Couple of things:
At "local distances" the redshift z (the offset of observed absorbtion or emission lines) approximates distance (light travel time) as an "equal" proportion of the age of the Universe: As an example, IC1101 (z~.07) is 13.7(billion years age of universe) times .07 (z) equals .931 (billion years light travel time). However, that Galaxy is about a Billion light years away right now- it has receded another 65 million light years during that time: 931mly x z(.07) -so its co-moving (current) distance is ~.997 Billion ly. (NED) disclaimer: these numbers are from memory - you get the gist.
The value of z does not increase linearly with distance: z increases logarithmically as distance increases linearly: Example: a z of 1 indicates an observed doubling of an emitted wavelength( a halving of its frequency) and as such, a recession velocity V well below the speed of light, I believe the formula is V=1/(z+1)^2 (Please feel free to check me). At z=1, the observed distance (light travel time) is about .6 the age of the universe, at z=3 it is about .9 the age of the universe, at z=7 it's about .97....
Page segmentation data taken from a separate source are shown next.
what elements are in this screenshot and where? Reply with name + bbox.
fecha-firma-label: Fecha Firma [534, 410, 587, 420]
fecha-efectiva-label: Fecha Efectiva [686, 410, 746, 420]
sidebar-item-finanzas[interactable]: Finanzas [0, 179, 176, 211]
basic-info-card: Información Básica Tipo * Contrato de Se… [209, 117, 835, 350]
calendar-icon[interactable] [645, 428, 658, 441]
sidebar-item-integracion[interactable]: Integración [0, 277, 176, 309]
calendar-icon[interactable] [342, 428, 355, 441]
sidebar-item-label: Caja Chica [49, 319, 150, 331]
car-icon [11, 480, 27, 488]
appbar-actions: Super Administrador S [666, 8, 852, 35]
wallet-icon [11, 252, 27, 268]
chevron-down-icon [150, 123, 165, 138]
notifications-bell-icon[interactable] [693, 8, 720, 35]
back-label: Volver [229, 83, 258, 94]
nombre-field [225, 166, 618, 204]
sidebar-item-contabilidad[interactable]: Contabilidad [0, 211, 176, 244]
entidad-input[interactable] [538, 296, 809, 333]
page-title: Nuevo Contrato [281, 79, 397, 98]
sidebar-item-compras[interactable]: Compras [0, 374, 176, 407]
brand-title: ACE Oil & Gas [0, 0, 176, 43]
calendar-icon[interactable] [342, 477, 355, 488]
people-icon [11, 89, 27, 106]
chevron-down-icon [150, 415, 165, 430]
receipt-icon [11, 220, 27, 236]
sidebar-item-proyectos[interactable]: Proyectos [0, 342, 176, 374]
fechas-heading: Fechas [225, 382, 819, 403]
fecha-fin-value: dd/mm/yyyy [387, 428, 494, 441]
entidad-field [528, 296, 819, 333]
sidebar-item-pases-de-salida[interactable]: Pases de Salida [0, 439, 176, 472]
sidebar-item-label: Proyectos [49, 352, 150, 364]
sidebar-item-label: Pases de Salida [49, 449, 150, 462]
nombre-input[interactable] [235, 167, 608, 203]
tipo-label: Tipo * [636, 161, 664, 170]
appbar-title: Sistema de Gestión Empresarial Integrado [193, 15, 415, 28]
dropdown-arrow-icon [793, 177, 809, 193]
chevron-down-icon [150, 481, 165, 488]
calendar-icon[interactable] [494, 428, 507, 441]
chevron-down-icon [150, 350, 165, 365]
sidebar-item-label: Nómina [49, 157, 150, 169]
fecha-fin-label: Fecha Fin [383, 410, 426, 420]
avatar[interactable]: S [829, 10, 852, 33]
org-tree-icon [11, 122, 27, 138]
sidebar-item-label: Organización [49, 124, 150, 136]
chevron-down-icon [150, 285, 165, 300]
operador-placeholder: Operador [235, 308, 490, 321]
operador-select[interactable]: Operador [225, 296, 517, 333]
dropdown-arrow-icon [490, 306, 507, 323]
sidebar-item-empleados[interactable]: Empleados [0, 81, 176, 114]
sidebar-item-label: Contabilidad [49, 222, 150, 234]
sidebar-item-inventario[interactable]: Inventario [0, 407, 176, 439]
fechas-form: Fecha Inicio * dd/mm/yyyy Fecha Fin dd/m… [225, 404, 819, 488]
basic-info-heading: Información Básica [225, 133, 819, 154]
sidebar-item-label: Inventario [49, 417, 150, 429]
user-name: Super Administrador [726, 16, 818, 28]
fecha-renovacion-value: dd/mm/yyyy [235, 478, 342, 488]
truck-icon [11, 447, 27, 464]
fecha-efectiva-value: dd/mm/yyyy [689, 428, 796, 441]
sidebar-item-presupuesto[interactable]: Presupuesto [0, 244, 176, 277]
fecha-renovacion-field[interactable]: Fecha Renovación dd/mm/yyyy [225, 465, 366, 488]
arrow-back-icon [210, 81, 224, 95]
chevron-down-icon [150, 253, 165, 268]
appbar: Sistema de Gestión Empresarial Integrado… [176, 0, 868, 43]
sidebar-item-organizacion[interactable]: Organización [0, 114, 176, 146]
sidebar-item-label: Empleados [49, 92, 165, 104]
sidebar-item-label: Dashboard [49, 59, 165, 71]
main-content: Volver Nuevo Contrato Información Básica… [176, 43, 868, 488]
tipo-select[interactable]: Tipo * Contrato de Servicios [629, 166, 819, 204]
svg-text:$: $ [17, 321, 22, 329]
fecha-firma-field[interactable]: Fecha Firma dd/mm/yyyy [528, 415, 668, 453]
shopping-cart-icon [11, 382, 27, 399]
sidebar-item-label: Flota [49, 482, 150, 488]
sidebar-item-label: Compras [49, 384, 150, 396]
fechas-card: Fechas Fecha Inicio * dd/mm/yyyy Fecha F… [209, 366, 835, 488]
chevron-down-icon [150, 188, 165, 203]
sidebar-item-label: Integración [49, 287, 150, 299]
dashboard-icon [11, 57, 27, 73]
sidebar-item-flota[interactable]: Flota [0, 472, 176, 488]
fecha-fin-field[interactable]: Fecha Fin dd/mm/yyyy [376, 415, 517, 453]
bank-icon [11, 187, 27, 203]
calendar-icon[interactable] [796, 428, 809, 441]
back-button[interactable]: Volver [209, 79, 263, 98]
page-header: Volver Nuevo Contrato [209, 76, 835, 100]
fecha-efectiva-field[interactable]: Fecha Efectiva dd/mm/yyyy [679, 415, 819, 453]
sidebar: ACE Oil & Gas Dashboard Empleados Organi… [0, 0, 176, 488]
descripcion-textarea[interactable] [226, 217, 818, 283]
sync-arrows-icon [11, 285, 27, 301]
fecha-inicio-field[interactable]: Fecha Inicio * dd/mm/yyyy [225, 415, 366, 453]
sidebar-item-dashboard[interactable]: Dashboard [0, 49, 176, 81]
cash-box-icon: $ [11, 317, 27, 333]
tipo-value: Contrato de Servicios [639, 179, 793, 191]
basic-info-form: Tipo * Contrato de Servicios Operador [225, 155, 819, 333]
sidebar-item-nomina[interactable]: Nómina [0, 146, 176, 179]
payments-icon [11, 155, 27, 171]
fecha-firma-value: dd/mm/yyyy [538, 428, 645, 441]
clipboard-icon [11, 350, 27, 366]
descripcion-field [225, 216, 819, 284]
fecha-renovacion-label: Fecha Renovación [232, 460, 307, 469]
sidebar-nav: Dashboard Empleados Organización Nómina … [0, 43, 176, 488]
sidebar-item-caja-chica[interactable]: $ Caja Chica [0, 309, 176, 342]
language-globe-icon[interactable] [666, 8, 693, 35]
There are some current issues as to the value of the Hubble constant, and there are in fact major differences based on cosmology (flat, curved, open, hyperbolic) that affect such distance estimates materially.
Remember also that the observed recession velocity reflects the sum of the Hubble flow(not nailed down to one provably correct value yet- may not be possible) plus the source's local radial velocity( to be cosidered (near) zero for only the very largest Masscons (mass concentrations- i.e. Brightest Cluster Central elliptical Galaxies as markers of massive Galaxy clusters and super-clusters' gravicenters- love that word!).
In a nutshell, the accepted light travel time is probably nearly correct, given the above fudge factors. Use that to determine (estimate!) the co-moving distance: NED lays out the basic relationships for any Galaxy you may search on that database, fairly well.
A final point: SDSS and other surveys have collected millions of spectra of galaxies- most within the local Universe - not even close to how many remain only photometrically observed and catalogued -even among targets identifiable in amateur images. It's... humbling... and... sorry about the word salad.
Edited by quazy4quasars, 17 July 2019 - 04:10 PM.